Wall Street Analysts Weigh In on Xerox’s Bid for HP

With Xerox’s announcement this week that it will submit a higher offer for HP Inc. next month, several Wall Street analysts have discussed the pros and cons of an acquisition and the likelihood of it occurring.

(For a little background, Xerox first made an offer for HP in November 2019. Then, in a hostile bid for a takeover, Xerox management criticized the HP board of directors for refusing the offer, and is now appealing directly to HP shareholders. Xerox will also seek to nominate 11 members to HP’s 12-member boards at HP’s next shareholder, the date of which HP hasn’t yet set.)

Wall Street Perspective

According to Forbes, Wells Fargo analyst Aaron Rakers said in a research note that the takeover would require an offer of at least $25.00 per share for HP. Xerox’s current offer stands at $24 per share.

Rakers also seemed skeptical of Xerox’s claim that a merger would save some $2 billion, stating that it’s “ambitious,” and that the “debt load of the combined entity would be burdensome.”

An analyst for the Motley Fool, Rich Smith, also said that he doesn’t expect HP stockholders to go for the Xerox offer.

“It’s a tiny company trying to buy a much larger company,” Smith said, “and I don’t think they’d like it.” He also referred to the “massive debt: that merged company would take on, as Xerox would be borrowing $24 billion to buy HP. He also said that Xerox currently has more debt than HP, even though Xerox is a much smaller company. That could mean, he said, that the additional debt would result in lower dividends to shareholders.
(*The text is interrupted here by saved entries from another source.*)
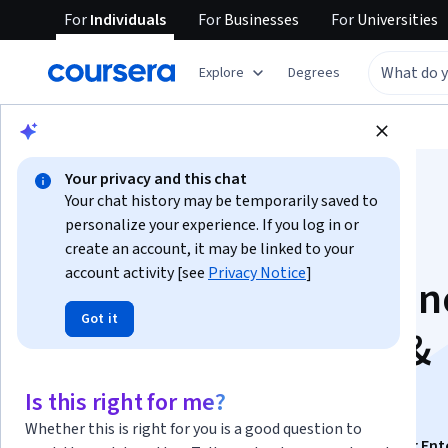
For
Individuals
For
Businesses
For
Universities
Explore
Degrees
Browse
Information Technology
Security
Your privacy and this chat
Your chat history may be temporarily saved to
personalize your experience. If you log in or
create an account, it may be linked to your
account activity [see
Privacy Notice
]
Cisco Software-Defi
Got it
Wan for Enterprise &
Cloud: Unit 2
Is this right for me?
Whether this is right for you is a good question to
This course is part of
Cisco Software-Defined Wan for Ent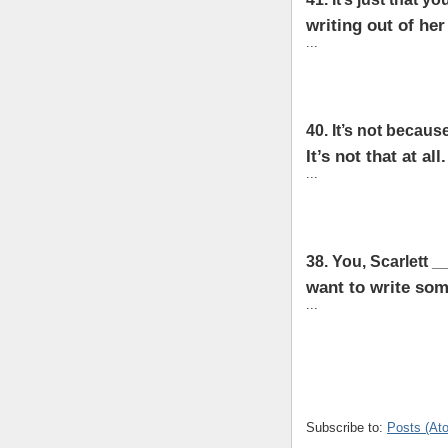
writing out of her
...
40. It’s not becaus
It’s not that at all.
...
38. You, Scarlett 
want to write som
...
Subscribe to:
Posts (At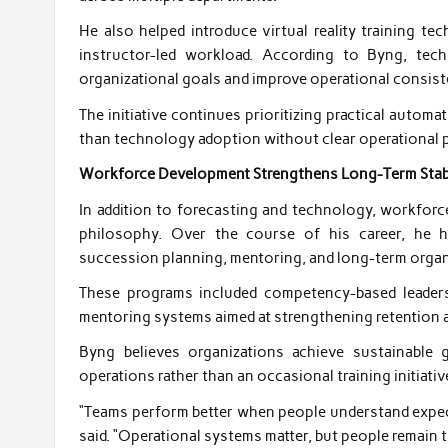
He also helped introduce virtual reality training te
instructor-led workload. According to Byng, te
organizational goals and improve operational consist
The initiative continues prioritizing practical auto
than technology adoption without clear operational 
Workforce Development Strengthens Long-Term Stabi
In addition to forecasting and technology, workforc
philosophy. Over the course of his career, he 
succession planning, mentoring, and long-term organi
These programs included competency-based leadersh
mentoring systems aimed at strengthening retention an
Byng believes organizations achieve sustainable
operations rather than an occasional training initiativ
“Teams perform better when people understand expect
said. “Operational systems matter, but people remain 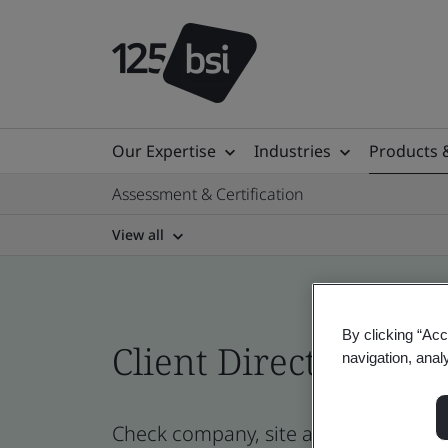
Our Expertise
Industries
Products 
Assessment & Certification
View all
By clicking “Acc
Client Directory prof
navigation, anal
Check company, site and product cer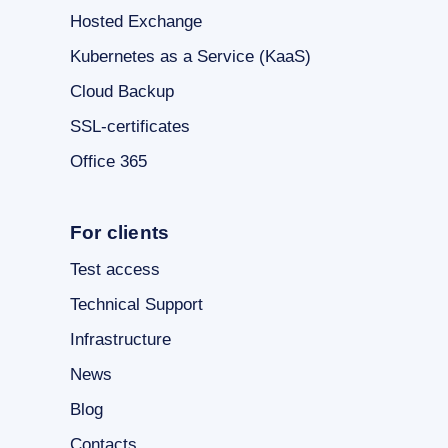
Hosted Exchange
Kubernetes as a Service (KaaS)
Cloud Backup
SSL-certificates
Office 365
For clients
Test access
Technical Support
Infrastructure
News
Blog
Contacts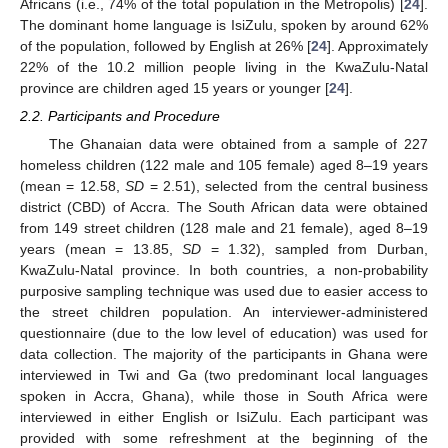
Africans (i.e., 74% of the total population in the Metropolis) [
24
].
The dominant home language is IsiZulu, spoken by around 62%
of the population, followed by English at 26% [
24
]. Approximately
22% of the 10.2 million people living in the KwaZulu-Natal
province are children aged 15 years or younger [
24
].
2.2. Participants and Procedure
The Ghanaian data were obtained from a sample of 227
homeless children (122 male and 105 female) aged 8–19 years
(mean = 12.58,
SD
= 2.51), selected from the central business
district (CBD) of Accra. The South African data were obtained
from 149 street children (128 male and 21 female), aged 8–19
years (mean = 13.85,
SD
= 1.32), sampled from Durban,
KwaZulu-Natal province. In both countries, a non-probability
purposive sampling technique was used due to easier access to
the street children population. An interviewer-administered
questionnaire (due to the low level of education) was used for
data collection. The majority of the participants in Ghana were
interviewed in Twi and Ga (two predominant local languages
spoken in Accra, Ghana), while those in South Africa were
interviewed in either English or IsiZulu. Each participant was
provided with some refreshment at the beginning of the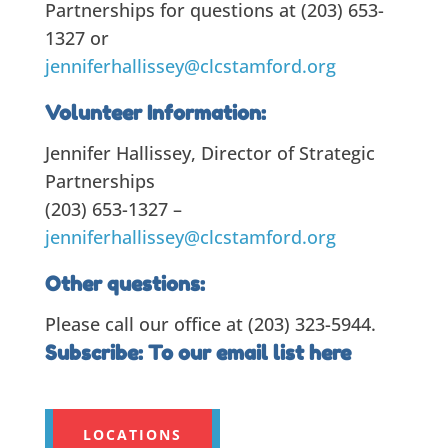
Partnerships for questions at (203) 653-
1327 or
jenniferhallissey@clcstamford.org
Volunteer Information:
Jennifer Hallissey, Director of Strategic
Partnerships
(203) 653-1327 –
jenniferhallissey@clcstamford.org
Other questions:
Please call our office at (203) 323-5944.
Subscribe:
To our email list here
LOCATIONS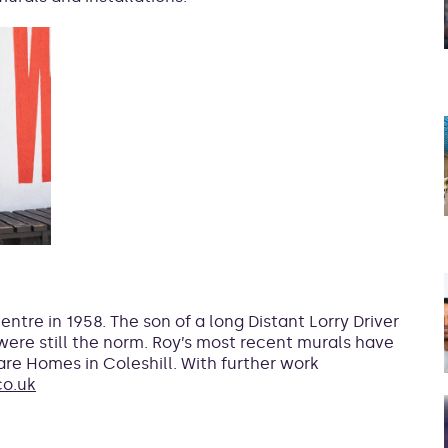
tre in 1958. The son of a long Distant Lorry Driver
ere still the norm. Roy’s most recent murals have
re Homes in Coleshill. With further work
o.uk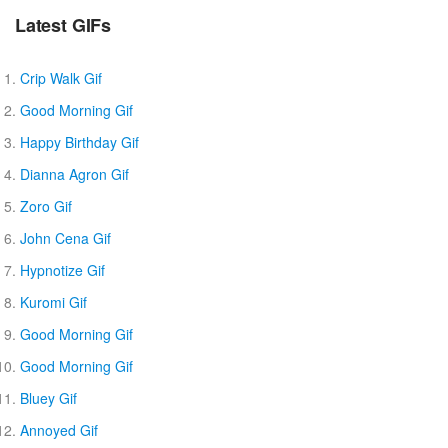
Latest GIFs
Crip Walk Gif
Good Morning Gif
Happy Birthday Gif
Dianna Agron Gif
Zoro Gif
John Cena Gif
Hypnotize Gif
Kuromi Gif
Good Morning Gif
Good Morning Gif
Bluey Gif
Annoyed Gif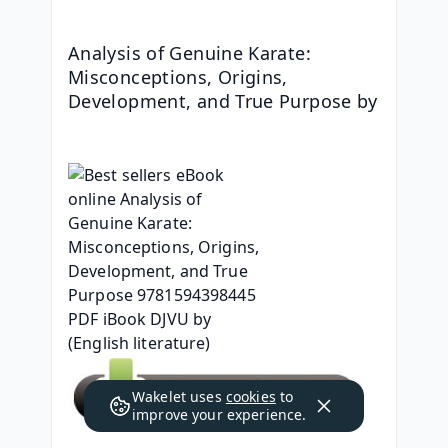
Analysis of Genuine Karate: 
Misconceptions, Origins, 
Development, and True Purpose by 
Wakelet uses
cookies
to
improve your experience.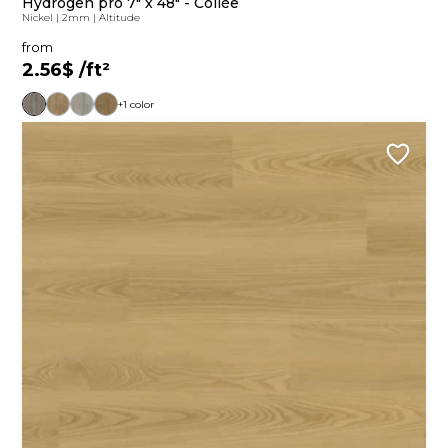
Hydrogen pro 7" x 48" - Collée
Nickel
|
2mm
|
Altitude
from
2.56$
/ft²
+1 color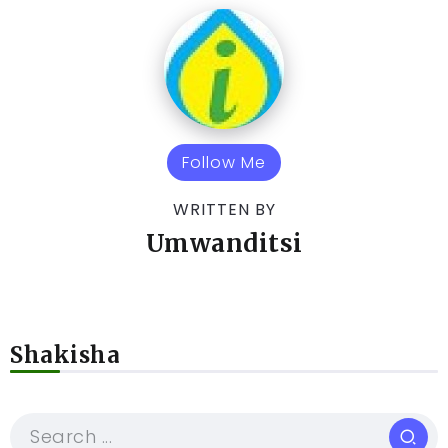
Follow Me
WRITTEN BY
Umwanditsi
Shakisha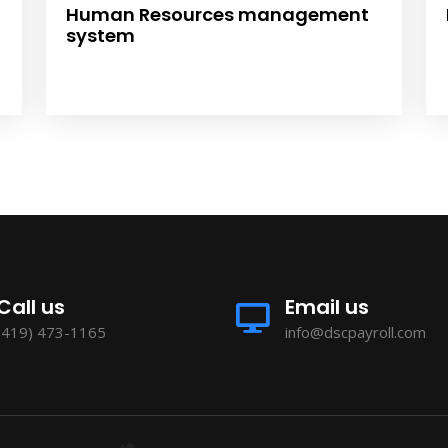
Human Resources management
system
Call us
Email us
(419) 473-1165
info@dscpayroll.com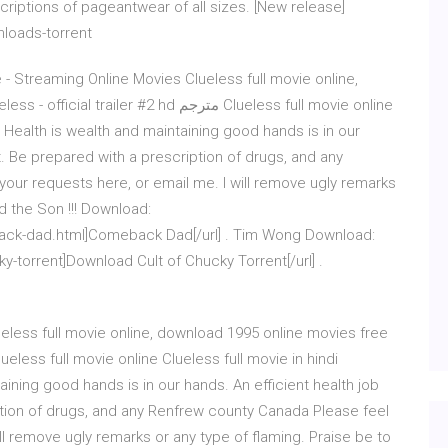
criptions of pageantwear of all sizes. [New release]
nloads-torrent
- Streaming Online Movies Clueless full movie online,
 #2 hd مترجم Clueless full movie online
n… Health is wealth and maintaining good hands is in our
at. Be prepared with a prescription of drugs, and any
our requests here, or email me. I will remove ugly remarks
d the Son !!! Download:
ck-dad.html]Comeback Dad[/url] . Tim Wong Download:
-torrent]Download Cult of Chucky Torrent[/url] .
ueless full movie online, download 1995 online movies free
aining good hands is in our hands. An efficient health job
iption of drugs, and any Renfrew county Canada Please feel
ill remove ugly remarks or any type of flaming. Praise be to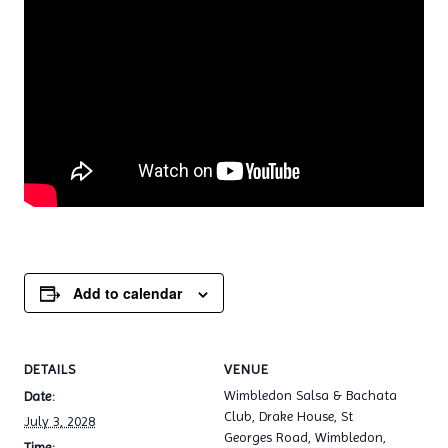
Add to calendar
DETAILS
VENUE
Wimbledon Salsa & Bachata
Date:
Club, Drake House, St
July 3, 2028
Georges Road, Wimbledon,
Time:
According to the Washington Post, HP’s net debt represents just 0.1 times earnings before interest, taxes, depreciation and amortization (EBITDA). “To fund the acquisition, Xerox would most likely increase debt at the combined entity to more than four times EBITDA, essentially using up HP’s own debt capacity.”

According to CRN, previously, Morgan Stanley analyst Katy Huberty wrote that many HP shareholders actually see significant risks in merging with Xerox, including Xerox’s declining revenue. She also wrote that a $26 per share price for HP would have a “greater likelihood of success.”

HP Shareholders Weigh In

In her research note, Huberty did note that HP shareholders may be open to Xerox – if the price is right, writing: “In our conversations with HP investors over the last few months we’ve heard fairly consistent messaging: 1) it feels like there is a lot of risk in combining with a company whose revenue base is shrinking, whose management team is still relatively new, and whose balance sheet is not investment grade quality, and therefore the offer would have to be higher than $22 to offset the potential risks, and 2) but at the right price, one that HP cannot achieve in the near-to-medium term on its own, investors appear to be willing to engage with Xerox.”

HP Share Price on the Rise

The one winner out of all of this so far is HP’s share price. As the chart below shows, the price of HP shares has risen substantially since Xerox first made its offer, while Xerox’s has basically stayed at the same level. Another winner: investor Carl Icahn, who is behind the Xerox bid to acquire HP and has stock in both companies.